### Work task
In the listing below, find the line containing "English (United Kingdom)" and the line containing "degenen die ze". Repeat exactly those two lines and every line between them.

════════════════════

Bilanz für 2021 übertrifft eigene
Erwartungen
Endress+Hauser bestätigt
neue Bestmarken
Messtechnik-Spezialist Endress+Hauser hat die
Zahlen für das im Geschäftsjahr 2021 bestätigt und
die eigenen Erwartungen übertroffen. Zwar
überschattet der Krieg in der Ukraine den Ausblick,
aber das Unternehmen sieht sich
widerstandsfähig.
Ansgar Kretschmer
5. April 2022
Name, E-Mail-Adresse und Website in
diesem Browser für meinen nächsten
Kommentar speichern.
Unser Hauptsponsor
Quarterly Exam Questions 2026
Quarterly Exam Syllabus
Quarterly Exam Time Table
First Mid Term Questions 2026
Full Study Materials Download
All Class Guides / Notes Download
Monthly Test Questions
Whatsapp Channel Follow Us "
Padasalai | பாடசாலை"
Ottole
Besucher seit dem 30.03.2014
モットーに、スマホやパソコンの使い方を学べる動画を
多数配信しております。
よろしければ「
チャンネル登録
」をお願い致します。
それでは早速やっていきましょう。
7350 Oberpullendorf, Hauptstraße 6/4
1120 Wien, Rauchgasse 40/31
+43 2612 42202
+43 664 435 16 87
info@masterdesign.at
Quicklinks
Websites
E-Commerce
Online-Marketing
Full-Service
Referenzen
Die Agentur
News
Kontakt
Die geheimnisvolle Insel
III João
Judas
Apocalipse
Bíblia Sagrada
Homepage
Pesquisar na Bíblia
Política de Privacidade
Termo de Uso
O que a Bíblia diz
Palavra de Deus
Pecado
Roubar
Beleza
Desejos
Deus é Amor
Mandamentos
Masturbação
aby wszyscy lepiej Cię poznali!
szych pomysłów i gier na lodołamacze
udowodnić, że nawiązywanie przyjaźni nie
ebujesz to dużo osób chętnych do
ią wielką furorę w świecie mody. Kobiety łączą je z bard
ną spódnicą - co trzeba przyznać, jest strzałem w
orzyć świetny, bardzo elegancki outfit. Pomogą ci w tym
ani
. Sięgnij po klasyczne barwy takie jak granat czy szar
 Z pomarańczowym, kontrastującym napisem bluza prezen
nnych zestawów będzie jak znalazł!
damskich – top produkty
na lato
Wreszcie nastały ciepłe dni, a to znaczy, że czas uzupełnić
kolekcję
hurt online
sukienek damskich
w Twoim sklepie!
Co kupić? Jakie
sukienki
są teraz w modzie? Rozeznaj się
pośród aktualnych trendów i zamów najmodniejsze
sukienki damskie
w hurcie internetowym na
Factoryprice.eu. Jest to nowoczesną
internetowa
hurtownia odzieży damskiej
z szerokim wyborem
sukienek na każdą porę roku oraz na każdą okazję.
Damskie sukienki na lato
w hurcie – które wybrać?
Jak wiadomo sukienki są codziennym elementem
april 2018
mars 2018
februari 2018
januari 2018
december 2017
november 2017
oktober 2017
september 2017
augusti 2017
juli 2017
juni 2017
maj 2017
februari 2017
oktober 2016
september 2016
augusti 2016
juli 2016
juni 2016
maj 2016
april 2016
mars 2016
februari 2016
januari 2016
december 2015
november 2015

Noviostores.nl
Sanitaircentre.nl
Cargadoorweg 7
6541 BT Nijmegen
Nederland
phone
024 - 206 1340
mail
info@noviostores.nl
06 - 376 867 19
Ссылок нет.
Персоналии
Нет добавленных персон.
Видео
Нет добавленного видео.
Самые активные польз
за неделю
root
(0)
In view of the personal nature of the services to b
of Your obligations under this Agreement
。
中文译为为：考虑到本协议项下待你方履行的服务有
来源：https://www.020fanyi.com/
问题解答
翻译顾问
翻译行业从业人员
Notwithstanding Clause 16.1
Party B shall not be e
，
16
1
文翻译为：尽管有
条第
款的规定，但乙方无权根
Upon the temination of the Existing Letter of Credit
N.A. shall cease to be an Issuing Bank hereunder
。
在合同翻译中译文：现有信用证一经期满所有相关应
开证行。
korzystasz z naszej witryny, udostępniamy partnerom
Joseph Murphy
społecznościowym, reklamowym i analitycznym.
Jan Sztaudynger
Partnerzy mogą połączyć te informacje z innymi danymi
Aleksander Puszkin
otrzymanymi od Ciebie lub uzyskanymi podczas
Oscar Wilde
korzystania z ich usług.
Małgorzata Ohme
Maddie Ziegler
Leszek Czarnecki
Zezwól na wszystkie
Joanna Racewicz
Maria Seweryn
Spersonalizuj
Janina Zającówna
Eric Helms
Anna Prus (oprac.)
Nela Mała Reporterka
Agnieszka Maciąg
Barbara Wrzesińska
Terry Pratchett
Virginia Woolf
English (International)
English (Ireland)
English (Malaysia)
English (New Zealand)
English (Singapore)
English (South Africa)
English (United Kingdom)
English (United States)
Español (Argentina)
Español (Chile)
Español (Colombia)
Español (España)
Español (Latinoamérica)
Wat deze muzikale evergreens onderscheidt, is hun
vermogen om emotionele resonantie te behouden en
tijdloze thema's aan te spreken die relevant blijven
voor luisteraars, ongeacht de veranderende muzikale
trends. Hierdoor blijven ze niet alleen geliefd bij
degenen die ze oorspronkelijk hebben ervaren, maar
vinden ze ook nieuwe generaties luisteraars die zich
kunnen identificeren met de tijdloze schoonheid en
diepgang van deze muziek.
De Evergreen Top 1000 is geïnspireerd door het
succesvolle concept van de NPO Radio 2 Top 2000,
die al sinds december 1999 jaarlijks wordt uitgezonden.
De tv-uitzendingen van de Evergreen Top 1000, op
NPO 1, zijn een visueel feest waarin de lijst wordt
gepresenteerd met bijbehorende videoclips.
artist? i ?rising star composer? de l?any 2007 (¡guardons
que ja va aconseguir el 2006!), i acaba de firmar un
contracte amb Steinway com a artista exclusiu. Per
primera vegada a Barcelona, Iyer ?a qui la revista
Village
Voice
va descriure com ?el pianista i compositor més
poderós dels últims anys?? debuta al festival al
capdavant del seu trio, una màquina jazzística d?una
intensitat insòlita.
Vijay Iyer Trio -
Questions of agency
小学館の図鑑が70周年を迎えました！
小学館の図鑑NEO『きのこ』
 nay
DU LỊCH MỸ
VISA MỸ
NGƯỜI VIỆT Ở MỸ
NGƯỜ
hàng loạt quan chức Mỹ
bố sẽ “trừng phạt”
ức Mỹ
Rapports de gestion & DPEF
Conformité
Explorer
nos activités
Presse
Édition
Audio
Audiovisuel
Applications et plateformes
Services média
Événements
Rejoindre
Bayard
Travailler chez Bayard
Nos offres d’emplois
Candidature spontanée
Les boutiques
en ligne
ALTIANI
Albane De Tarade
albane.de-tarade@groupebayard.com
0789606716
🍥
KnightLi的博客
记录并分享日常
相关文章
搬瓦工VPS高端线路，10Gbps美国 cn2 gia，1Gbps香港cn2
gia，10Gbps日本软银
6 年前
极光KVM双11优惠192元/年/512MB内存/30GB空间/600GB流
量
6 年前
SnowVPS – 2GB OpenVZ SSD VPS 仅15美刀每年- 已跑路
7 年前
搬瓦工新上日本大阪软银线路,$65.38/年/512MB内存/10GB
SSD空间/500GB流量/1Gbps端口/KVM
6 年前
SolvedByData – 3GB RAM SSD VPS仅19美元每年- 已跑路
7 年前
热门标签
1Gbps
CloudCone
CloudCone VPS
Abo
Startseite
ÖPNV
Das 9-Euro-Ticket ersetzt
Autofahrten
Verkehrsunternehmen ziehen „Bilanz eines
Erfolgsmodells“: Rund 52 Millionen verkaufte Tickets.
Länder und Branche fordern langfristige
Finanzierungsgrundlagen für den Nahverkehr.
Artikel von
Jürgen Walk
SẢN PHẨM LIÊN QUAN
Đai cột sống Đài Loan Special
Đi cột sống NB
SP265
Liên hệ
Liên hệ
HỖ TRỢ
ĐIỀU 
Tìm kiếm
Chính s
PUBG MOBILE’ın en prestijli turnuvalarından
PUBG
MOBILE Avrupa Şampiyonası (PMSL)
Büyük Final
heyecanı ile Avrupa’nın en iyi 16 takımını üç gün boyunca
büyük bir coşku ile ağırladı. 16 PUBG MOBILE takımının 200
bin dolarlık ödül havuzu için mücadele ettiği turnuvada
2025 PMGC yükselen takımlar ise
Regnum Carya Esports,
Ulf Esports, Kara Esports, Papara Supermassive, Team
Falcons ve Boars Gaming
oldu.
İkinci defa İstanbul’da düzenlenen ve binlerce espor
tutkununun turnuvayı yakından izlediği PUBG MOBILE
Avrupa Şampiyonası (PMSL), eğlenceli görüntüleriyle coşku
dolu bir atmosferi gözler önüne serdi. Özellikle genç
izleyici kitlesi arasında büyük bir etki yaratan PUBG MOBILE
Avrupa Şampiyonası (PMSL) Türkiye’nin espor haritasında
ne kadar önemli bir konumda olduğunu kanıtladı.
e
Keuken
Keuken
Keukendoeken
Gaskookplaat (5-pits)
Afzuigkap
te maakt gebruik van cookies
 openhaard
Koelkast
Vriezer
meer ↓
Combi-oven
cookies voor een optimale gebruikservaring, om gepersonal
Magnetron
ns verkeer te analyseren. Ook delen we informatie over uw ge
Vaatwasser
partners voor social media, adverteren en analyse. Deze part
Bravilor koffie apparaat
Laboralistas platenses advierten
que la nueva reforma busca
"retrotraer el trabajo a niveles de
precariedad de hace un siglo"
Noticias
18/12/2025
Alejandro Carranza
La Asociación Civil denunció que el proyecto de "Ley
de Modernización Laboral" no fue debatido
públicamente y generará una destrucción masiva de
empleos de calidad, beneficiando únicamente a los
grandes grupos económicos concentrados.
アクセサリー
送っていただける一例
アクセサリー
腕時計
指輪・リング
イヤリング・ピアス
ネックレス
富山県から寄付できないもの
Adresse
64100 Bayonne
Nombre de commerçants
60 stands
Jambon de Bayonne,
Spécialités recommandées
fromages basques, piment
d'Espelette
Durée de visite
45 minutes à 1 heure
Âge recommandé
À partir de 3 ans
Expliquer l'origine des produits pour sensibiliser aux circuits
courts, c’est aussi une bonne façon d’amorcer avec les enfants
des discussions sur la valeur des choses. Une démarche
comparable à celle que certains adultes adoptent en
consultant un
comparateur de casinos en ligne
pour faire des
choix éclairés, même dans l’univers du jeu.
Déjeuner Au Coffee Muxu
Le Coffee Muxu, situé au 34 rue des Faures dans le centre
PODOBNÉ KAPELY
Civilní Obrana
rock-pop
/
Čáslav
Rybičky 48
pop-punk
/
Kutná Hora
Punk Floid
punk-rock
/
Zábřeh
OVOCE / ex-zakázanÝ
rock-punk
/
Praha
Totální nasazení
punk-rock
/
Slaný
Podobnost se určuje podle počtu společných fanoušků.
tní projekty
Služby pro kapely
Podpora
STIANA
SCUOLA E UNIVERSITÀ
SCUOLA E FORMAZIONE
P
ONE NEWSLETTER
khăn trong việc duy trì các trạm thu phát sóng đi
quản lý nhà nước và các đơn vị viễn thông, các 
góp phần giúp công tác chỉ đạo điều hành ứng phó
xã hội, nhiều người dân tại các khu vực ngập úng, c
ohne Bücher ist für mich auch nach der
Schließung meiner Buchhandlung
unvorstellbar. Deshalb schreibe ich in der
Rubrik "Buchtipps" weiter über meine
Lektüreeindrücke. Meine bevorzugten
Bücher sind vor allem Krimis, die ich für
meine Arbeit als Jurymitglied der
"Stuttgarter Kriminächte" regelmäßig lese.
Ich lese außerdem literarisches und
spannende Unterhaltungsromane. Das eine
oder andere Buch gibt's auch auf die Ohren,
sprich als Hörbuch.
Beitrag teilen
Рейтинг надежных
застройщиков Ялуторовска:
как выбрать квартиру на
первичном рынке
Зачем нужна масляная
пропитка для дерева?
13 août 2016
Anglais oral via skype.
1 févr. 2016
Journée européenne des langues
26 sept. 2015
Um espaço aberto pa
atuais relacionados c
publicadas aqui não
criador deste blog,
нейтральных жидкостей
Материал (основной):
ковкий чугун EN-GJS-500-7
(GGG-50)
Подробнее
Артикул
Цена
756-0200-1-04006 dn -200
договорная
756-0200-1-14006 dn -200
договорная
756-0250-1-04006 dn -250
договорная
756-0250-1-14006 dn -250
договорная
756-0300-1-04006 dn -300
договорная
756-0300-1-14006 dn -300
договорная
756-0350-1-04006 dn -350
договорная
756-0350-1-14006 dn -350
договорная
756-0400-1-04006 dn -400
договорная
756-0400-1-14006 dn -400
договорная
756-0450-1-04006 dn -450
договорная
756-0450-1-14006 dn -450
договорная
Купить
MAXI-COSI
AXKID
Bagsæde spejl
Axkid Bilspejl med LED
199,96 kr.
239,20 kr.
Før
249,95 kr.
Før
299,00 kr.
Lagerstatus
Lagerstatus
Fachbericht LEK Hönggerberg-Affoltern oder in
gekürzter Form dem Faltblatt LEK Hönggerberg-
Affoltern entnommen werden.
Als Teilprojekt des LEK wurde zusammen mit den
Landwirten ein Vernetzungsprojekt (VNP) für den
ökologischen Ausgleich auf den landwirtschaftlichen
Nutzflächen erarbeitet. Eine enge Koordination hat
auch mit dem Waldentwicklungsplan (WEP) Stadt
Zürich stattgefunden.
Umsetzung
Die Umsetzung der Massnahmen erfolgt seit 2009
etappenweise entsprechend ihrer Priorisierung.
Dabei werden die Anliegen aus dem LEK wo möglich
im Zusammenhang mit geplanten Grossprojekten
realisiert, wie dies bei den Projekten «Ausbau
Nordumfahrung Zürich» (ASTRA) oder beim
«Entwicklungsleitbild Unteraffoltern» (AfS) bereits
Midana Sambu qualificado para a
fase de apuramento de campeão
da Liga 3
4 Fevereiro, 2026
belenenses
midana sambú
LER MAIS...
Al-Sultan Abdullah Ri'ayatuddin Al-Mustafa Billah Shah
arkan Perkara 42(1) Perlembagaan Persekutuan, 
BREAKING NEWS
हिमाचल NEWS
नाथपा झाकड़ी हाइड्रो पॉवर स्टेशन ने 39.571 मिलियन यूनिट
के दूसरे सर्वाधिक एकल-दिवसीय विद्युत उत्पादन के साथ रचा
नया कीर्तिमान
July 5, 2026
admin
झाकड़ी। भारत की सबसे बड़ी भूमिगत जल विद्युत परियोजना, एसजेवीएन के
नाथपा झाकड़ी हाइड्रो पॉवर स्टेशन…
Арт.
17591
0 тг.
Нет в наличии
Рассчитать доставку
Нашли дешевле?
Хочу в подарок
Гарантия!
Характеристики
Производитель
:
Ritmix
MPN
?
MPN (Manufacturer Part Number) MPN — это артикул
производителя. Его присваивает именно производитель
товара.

════════════════════

### Answer space
English (United Kingdom)
English (United States)
Español (Argentina)
Español (Chile)
Español (Colombia)
Español (España)
Español (Latinoamérica)
Wat deze muzikale evergreens onderscheidt, is hun
vermogen om emotionele resonantie te behouden en
tijdloze thema's aan te spreken die relevant blijven
voor luisteraars, ongeacht de veranderende muzikale
trends. Hierdoor blijven ze niet alleen geliefd bij
degenen die ze oorspronkelijk hebben ervaren, maar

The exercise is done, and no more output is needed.